(Task description) Retype only what runs from the first line of the records to the line with "avril 2001 sur", inclusive, and no pictures.

(Dataset entries)
=======

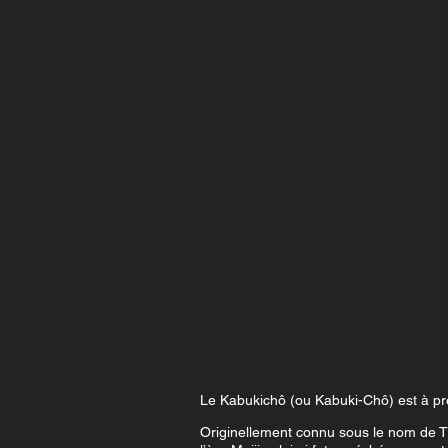
Le Kabukichô (ou Kabuki-Chô) est à prés
Originellement connu sous le nom de Ts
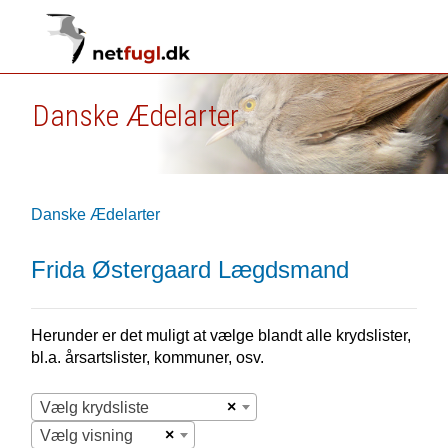
Danske Ædelarter
Danske Ædelarter
Frida Østergaard Lægdsmand
Herunder er det muligt at vælge blandt alle krydslister,
bl.a. årsartslister, kommuner, osv.
×
Vælg krydsliste
×
Vælg visning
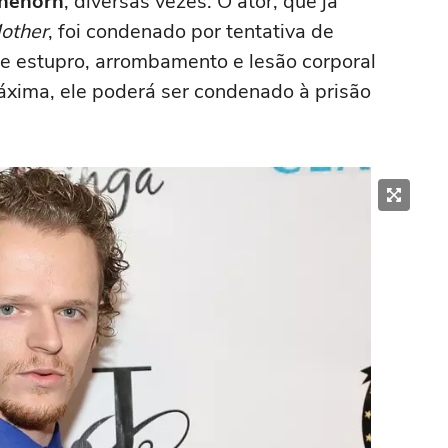
Shehorn
, diversas vezes. O ator, que já
other
, foi condenado por tentativa de
e estupro, arrombamento e lesão corporal
áxima, ele poderá ser condenado à prisão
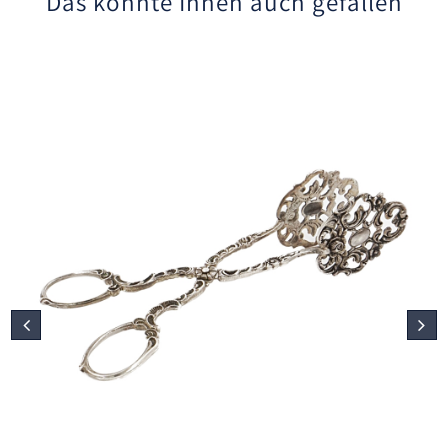
Das könnte Ihnen auch gefallen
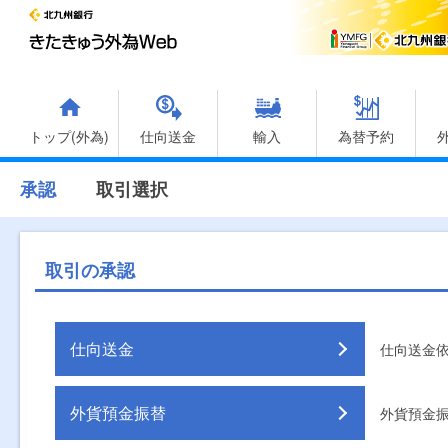
トップ(外為)
仕向送金
輸入
為替予約
承認
取引選択
取引の承認
仕向送金
仕向送金
外貨預金振替
外貨預金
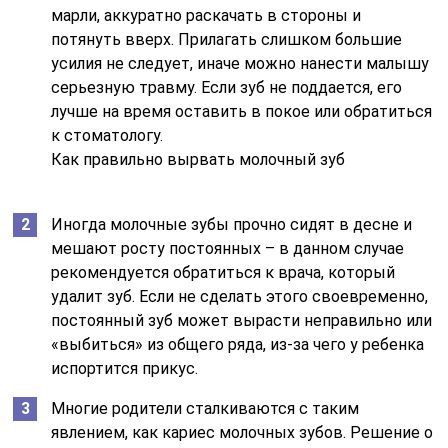
марли, аккуратно раскачать в стороны и
потянуть вверх. Прилагать слишком большие
усилия не следует, иначе можно нанести малышу
серьезную травму. Если зуб не поддается, его
лучше на время оставить в покое или обратиться
к стоматологу.
Как правильно вырвать молочный зуб
Иногда молочные зубы прочно сидят в десне и
мешают росту постоянных – в данном случае
рекомендуется обратиться к врача, который
удалит зуб. Если не сделать этого своевременно,
постоянный зуб может вырасти неправильно или
«выбиться» из общего ряда, из-за чего у ребенка
испортится прикус.
Многие родители сталкиваются с таким
явлением, как кариес молочных зубов. Решение о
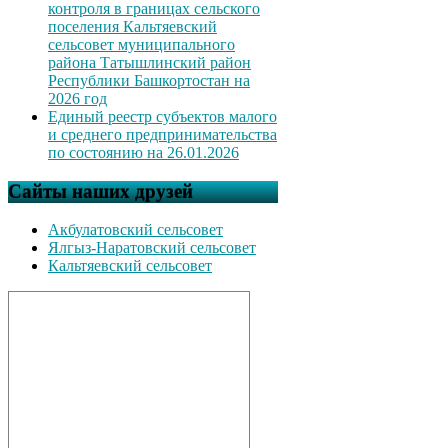
контроля в границах сельского
поселения Кальтяевский
сельсовет муниципального
района Татышлинский район
Республики Башкортостан на
2026 год
Единый реестр субъектов малого
и среднего предпринимательства
по состоянию на 26.01.2026
Сайты наших друзей
Акбулатовский сельсовет
Ялгыз-Наратовский сельсовет
Кальтяевский сельсовет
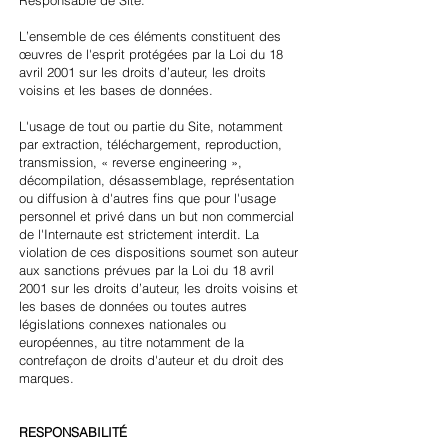
Responsable de Site.
L’ensemble de ces éléments constituent des
œuvres de l'esprit protégées par la Loi du 18
avril 2001 sur les droits d’auteur, les droits
voisins et les bases de données.
L'usage de tout ou partie du Site, notamment
par extraction, téléchargement, reproduction,
transmission, « reverse engineering »,
décompilation, désassemblage, représentation
ou diffusion à d'autres fins que pour l'usage
personnel et privé dans un but non commercial
de l'Internaute est strictement interdit. La
violation de ces dispositions soumet son auteur
aux sanctions prévues par la Loi du 18 avril
2001 sur les droits d’auteur, les droits voisins et
les bases de données ou toutes autres
législations connexes nationales ou
européennes, au titre notamment de la
contrefaçon de droits d'auteur et du droit des
marques.
RESPONSABILITÉ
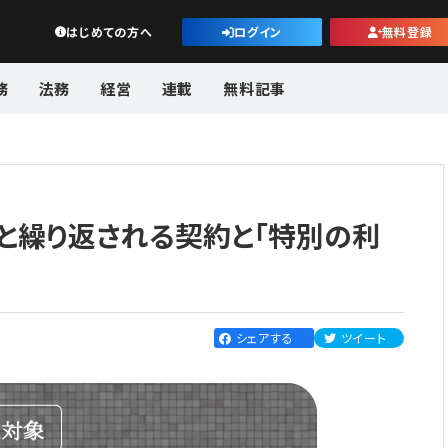
公益・一般法人オンライン
はじめての方へ
ログイン
無料登録
務
法務
経営
連載
無料記事
と繰り返される契約と「特別の利
シェアする
ツイート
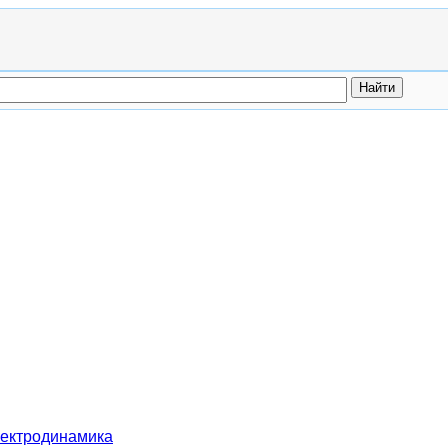
ектродинамика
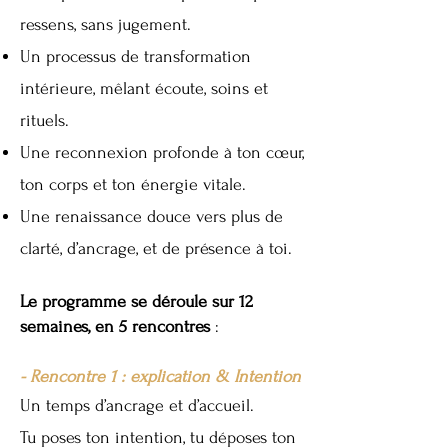
ressens, sans jugement.
Un processus de transformation
intérieure, mêlant écoute, soins et
rituels.
Une reconnexion profonde à ton cœur,
ton corps et ton énergie vitale.
Une renaissance douce vers plus de
clarté, d’ancrage, et de présence à toi.
Le programme se déroule sur 12
semaines, en 5 rencontres
:
- Rencontre 1 : explication & Intention
Un temps d’ancrage et d’accueil.
Tu poses ton intention, tu déposes ton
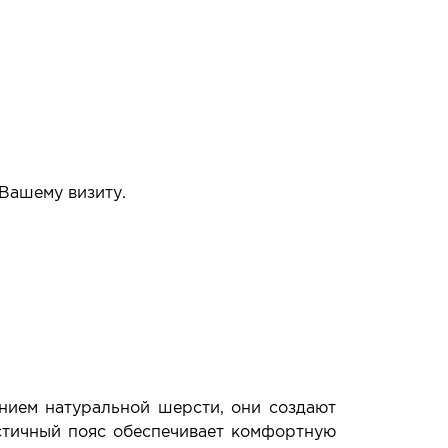
 Вашему визиту.
упать или нет.
нием натуральной шерсти, они создают
астичный пояс обеспечивает комфортную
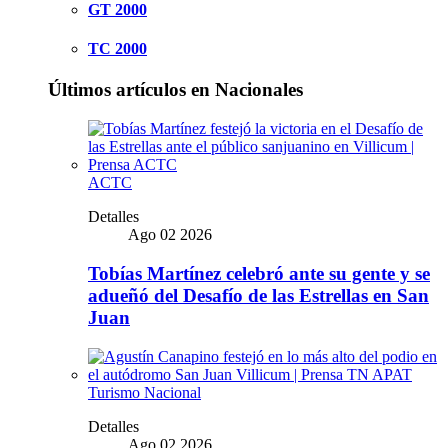
GT 2000
TC 2000
Últimos artículos en Nacionales
ACTC
Detalles
Ago 02 2026
Tobías Martínez celebró ante su gente y se
adueñó del Desafío de las Estrellas en San
Juan
Turismo Nacional
Detalles
Ago 02 2026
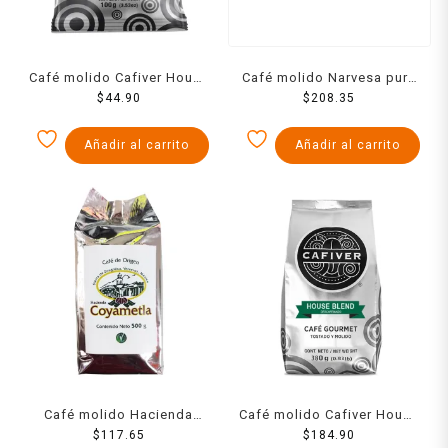
Café molido Cafiver House
Café molido Narvesa puro
Blend gourmet 100 g
$
44.90
artesanal 500 g
$
208.35
Añadir al carrito
Añadir al carrito
Café molido Hacienda
Café molido Cafiver House
Coyametla puro y de
$
117.65
Blend gourmet
$
184.90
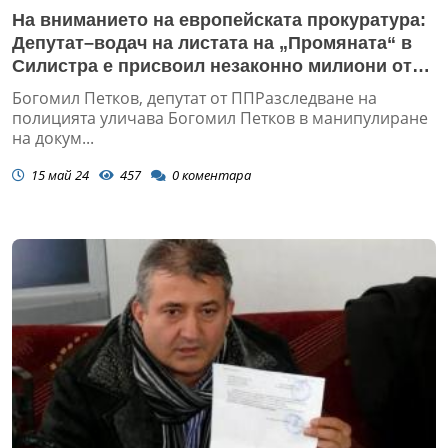
На вниманието на европейската прокуратура:
Депутат–водач на листата на „Промяната“ в
Силистра е присвоил незаконно милиони от
еврофондове
Богомил Петков, депутат от ППРазследване на
полицията уличава Богомил Петков в манипулиране
на докум...
15 май 24
457
0
коментара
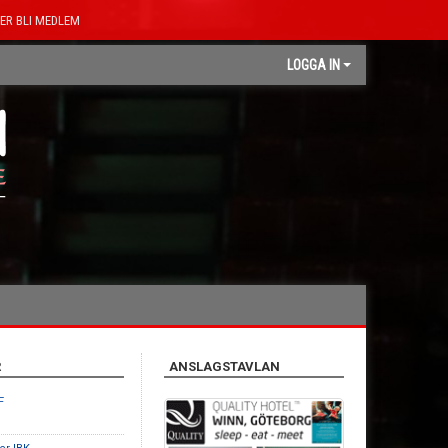
ER BLI MEDLEM
LOGGA IN
R
ANSLAGSTAVLAN
F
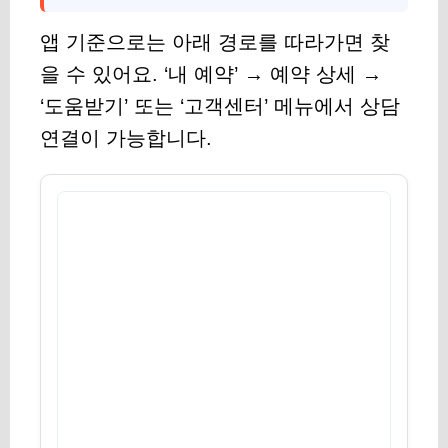
앱 기준으로는 아래 경로를 따라가면 찾
을 수 있어요. ‘내 예약’ → 예약 상세 →
‘도움받기’ 또는 ‘고객센터’ 메뉴에서 상담
연결이 가능합니다.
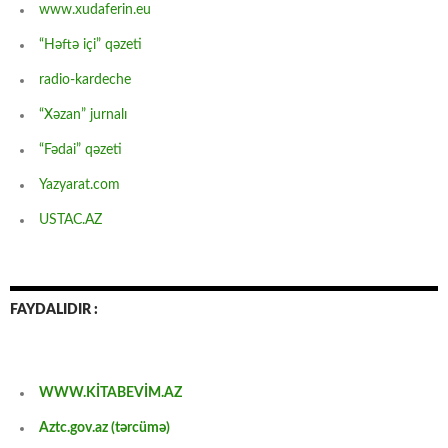
www.xudaferin.eu
“Həftə içi” qəzeti
radio-kardeche
“Xəzan” jurnalı
“Fədai” qəzeti
Yazyarat.com
USTAC.AZ
FAYDALIDIR :
WWW.KİTABEVİM.AZ
Aztc.gov.az (tərcümə)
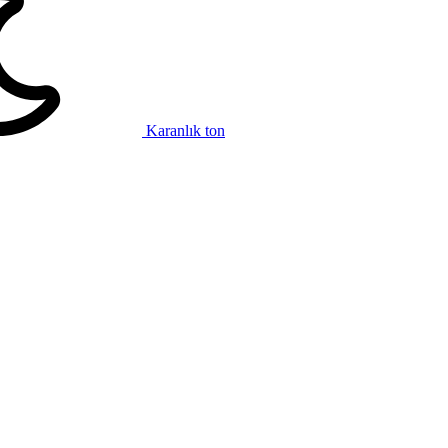
Karanlık ton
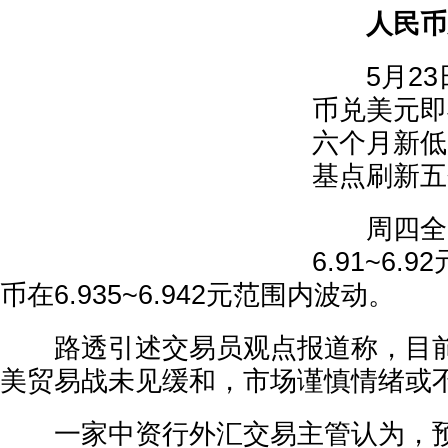
人民币跌
5月23
币兑美元即
六个月新低
基点刷新五
周四全天
6.91~6
币在6.935~6.942元范围内波动。
路透引述交易员观点报道称，目前
美贸易战未见缓和，市场谨慎情绪或
一家中资行外汇交易主管认为，预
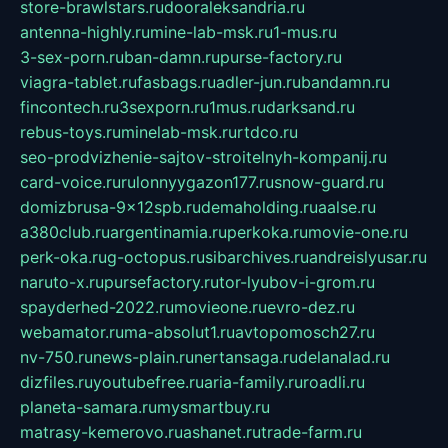
store-brawlstars.ru
dooraleksandria.ru
antenna-highly.ru
mine-lab-msk.ru
1-mus.ru
3-sex-porn.ru
ban-damn.ru
purse-factory.ru
viagra-tablet.ru
fasbags.ru
adler-jun.ru
bandamn.ru
fincontech.ru
3sexporn.ru
1mus.ru
darksand.ru
rebus-toys.ru
minelab-msk.ru
rtdco.ru
seo-prodvizhenie-sajtov-stroitelnyh-kompanij.ru
card-voice.ru
rulonnyygazon177.ru
snow-guard.ru
domizbrusa-9x12spb.ru
demaholding.ru
aalse.ru
a380club.ru
argentinamia.ru
perkoka.ru
movie-one.ru
perk-oka.ru
g-octopus.ru
sibarchives.ru
andreislyusar.ru
naruto-x.ru
pursefactory.ru
tor-lyubov-i-grom.ru
spayderhed-2022.ru
movieone.ru
evro-dez.ru
webamator.ru
ma-absolut1.ru
avtopomosch27.ru
nv-750.ru
news-plain.ru
nertansaga.ru
delanalad.ru
dizfiles.ru
youtubefree.ru
aria-family.ru
roadli.ru
planeta-samara.ru
mysmartbuy.ru
matrasy-kemerovo.ru
ashanet.ru
trade-farm.ru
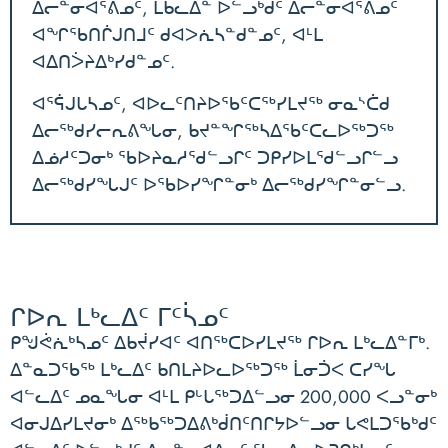
ᐃᓕᓐᓂᐊᕐᕕᓄᑦ, ᒪᑲᓚᐃᓐ ᐅᓪᓗᒃᑯᑦ ᐃᓕᓐᓂᐊᕐᕕᓄᑦ
ᐊᖏᖃᑎᒌᒍᑎᒧᑦ ᑯᐊᐳᕇᓴᓐᑯᓐᓄᑦ, ᐊᒻᒪ
ᐊᐃᑎᐴᔨᐃᒃᓯᑯᓐᓄᑦ.
ᐊᕐᕌᒍᒐᓴᓄᑦ, ᐊᐅᓚᑦᑎᔨᐅᖃᑦᑕᖅᓯᒪᔪᖅ ᓂᓇᔅᑖᑯ
ᐃᓕᖅᑯᓯᓕᕆᕕᖓᓂ, ᑲᔪᓐᖏᖅᓴᐃᖃᑦᑕᓚᐅᖅᑐᖅ
ᐃᓅᓱᑦᑐᓂᒃ ᖃᐅᔨᓇᓱᖁᓪᓗᒋᑦ ᑐᑭᓯᐅᒪᖁᓪᓗᒋᓪᓗ
ᐃᓕᖅᑯᓯᖓᒍᑦ ᐅᖃᐅᓯᖏᓐᓂᒃ ᐃᓕᖅᑯᓯᖏᓐᓂᓪᓗ.
ᒋᐅᕆ ᒪᒃᓚᐃᑦ ᒥᑦᓵᓄᑦ
ᑭᖑᕚᕇᒃᓴᓄᑦ ᐃᑲᔫᓯᐊᑦ ᐊᑎᖅᑕᐅᓯᒪᔪᖅ ᒋᐅᕆ ᒪᒃᓚᐃᓐᒥᒃ.
ᐃᓐᓇᑐᖃᖅ ᒪᒃᓚᐃᑦ ᑲᑎᒪᔨᐅᓚᐅᖅᑐᖅ ᒫᓂᑑᐸ ᑕᓯᖓ
ᐊᓪᓚᐃᑦ ᓄᓇᖓᓂ ᐊᒻᒪ ᑭᒡᒐᖅᑐᐃᓪᓗᓂ 200,000 ᐸᓗᓐᓂᒃ
ᐊᓂᒍᐃᓯᒪᔪᓂᒃ ᐃᖅᑲᖅᑐᐃᕕᒃᑰᑎᑦᑎᒋᔭᐅᓪᓗᓂ ᒐᕙᒪᑐᖃᒃᑯᑦ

=======

(Result of this task)
Le Kabukichô (ou Kabuki-Chô) est à prés
Originellement connu sous le nom de Ts
Danske Ædelarter
Danske Ædelarter
Frida Østergaard Lægdsmand
Herunder er det muligt at vælge blandt alle krydslister,
bl.a. årsartslister, kommuner, osv.
×
Vælg krydsliste
×
Vælg visning
Shehorn
, diversas vezes. O ator, que já
other
, foi condenado por tentativa de
e estupro, arrombamento e lesão corporal
áxima, ele poderá ser condenado à prisão
Das könnte Ihnen auch gefallen
トップ(外為)
仕向送金
輸入
為替予約
承認
取引選択
取引の承認
仕向送金
仕向送金
外貨預金振替
外貨預金
марли, аккуратно раскачать в стороны и
потянуть вверх. Прилагать слишком большие
усилия не следует, иначе можно нанести малышу
серьезную травму. Если зуб не поддается, его
лучше на время оставить в покое или обратиться
к стоматологу.
Как правильно вырвать молочный зуб
Иногда молочные зубы прочно сидят в десне и
мешают росту постоянных – в данном случае
рекомендуется обратиться к врача, который
удалит зуб. Если не сделать этого своевременно,
постоянный зуб может вырасти неправильно или
«выбиться» из общего ряда, из-за чего у ребенка
испортится прикус.
Многие родители сталкиваются с таким
явлением, как кариес молочных зубов. Решение о
контроля в границах сельского
поселения Кальтяевский
сельсовет муниципального
района Татышлинский район
Республики Башкортостан на
2026 год
Единый реестр субъектов малого
и среднего предпринимательства
по состоянию на 26.01.2026
Сайты наших друзей
Акбулатовский сельсовет
Ялгыз-Наратовский сельсовет
Кальтяевский сельсовет
Responsable de Site.
L’ensemble de ces éléments constituent des
œuvres de l'esprit protégées par la Loi du 18
avril 2001 sur les droits d’auteur, les droits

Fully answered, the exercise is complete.